Nel libro tali testimonianze anticipano la vera iniziazione: il colpo mortale di baionetta per obbedienza al kaiser. Il sangue non è il suo destino individuale, è quello di un intero popolo “sano” ed obbediente agli ordini superiori, asservito al mito della superiorità della razza, del sangue. La tragedia finale si apre con il viaggio di ritorno alla città natale dove nel baule dei ricordi trova il quadro “con il vetro rotto e sporco” del kaiser. Il recupero dell’immagine dell’obbedienza infantile è ambivalente, “in grado di smuovere qualcosa nella sua coscienza, rendendolo però smanioso e scontento di sé”.
Marai coglie il destino del sangue che nella violenza della guerra segna il popolo tedesco e la maggioranza degli europei.
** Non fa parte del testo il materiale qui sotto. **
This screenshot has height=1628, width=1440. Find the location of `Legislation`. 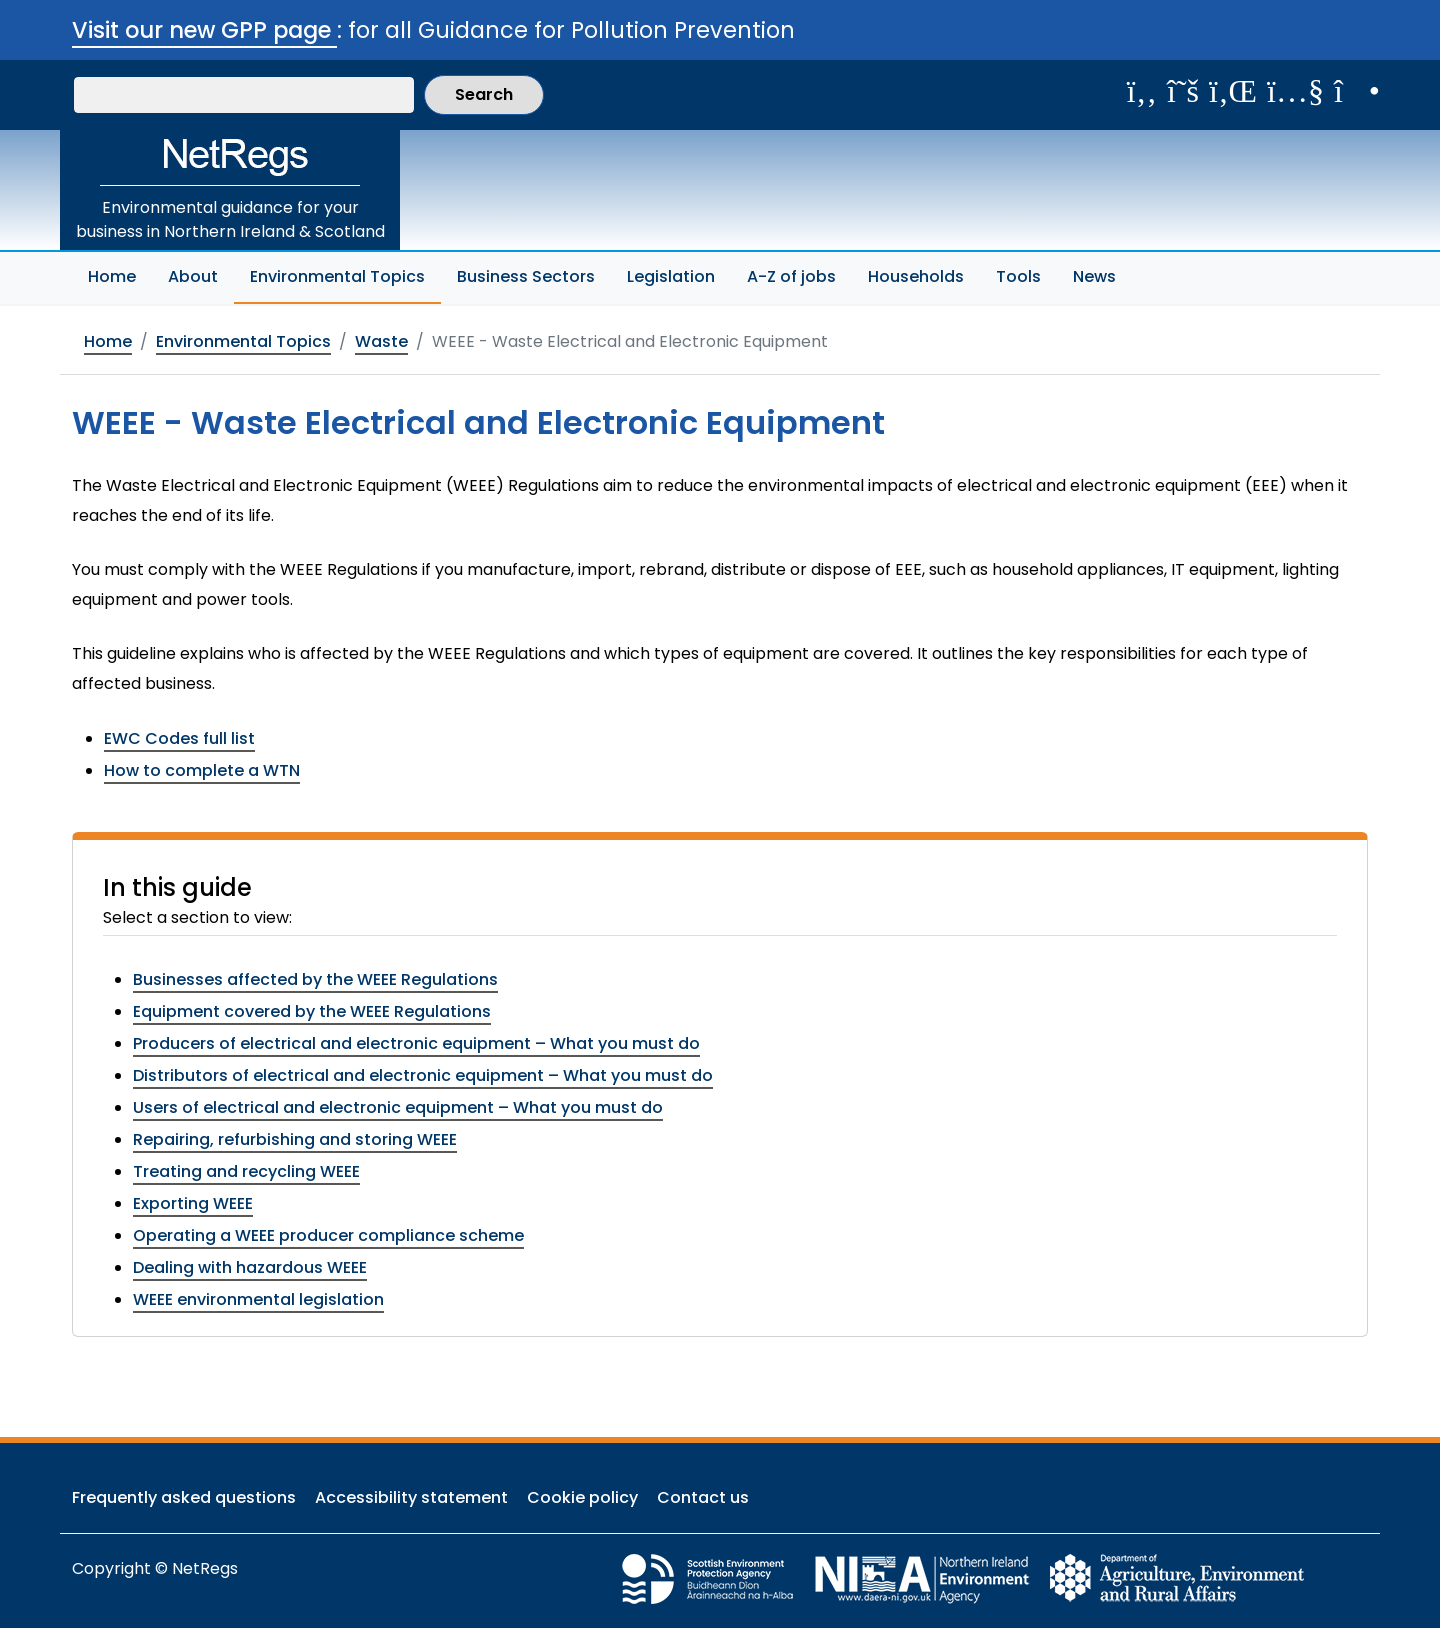 Legislation is located at coordinates (671, 276).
Coglie lo “spirito del secolo”, ma in termini opposti a quelli del personaggio di Scurati in “M. Il figlio del secolo”: non vi è alcuna grandezza in Otto, ma solo esuberanza fisica e povertà morale. Marai, che scrive nel 1924 (a soli 24 anni), traccia una biografia, che rappresenta l’allegoria dell’intero Novecento con la capacità profetica di delineare la barbarie che sconvolgerà l’Europa e segnatamente la Germania.